Where a line below includes the word "دارد", copy that line.

## Source material
=== Begin Enclosure ===

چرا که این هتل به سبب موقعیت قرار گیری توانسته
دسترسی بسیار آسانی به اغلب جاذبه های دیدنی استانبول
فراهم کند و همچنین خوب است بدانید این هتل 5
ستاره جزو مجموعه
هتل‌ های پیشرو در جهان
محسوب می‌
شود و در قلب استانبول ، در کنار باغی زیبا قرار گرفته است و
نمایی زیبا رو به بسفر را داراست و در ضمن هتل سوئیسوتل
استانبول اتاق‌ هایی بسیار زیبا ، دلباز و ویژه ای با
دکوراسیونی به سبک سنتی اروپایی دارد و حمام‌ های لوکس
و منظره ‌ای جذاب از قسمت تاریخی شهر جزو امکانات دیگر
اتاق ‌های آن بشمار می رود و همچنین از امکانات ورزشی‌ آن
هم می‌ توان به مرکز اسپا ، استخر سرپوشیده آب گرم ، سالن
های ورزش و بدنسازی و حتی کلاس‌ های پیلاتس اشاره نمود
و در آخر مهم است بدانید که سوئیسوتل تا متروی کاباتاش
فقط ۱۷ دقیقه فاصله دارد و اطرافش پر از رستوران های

=== End Enclosure ===
=== Begin Enclosure ===

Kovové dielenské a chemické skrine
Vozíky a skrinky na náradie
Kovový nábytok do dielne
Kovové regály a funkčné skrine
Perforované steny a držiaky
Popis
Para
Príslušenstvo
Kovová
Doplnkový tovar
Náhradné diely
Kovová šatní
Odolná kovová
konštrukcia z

=== End Enclosure ===

## Written answer
دکوراسیونی به سبک سنتی اروپایی دارد و حمام‌ های لوکس
فقط ۱۷ دقیقه فاصله دارد و اطرافش پر از رستوران های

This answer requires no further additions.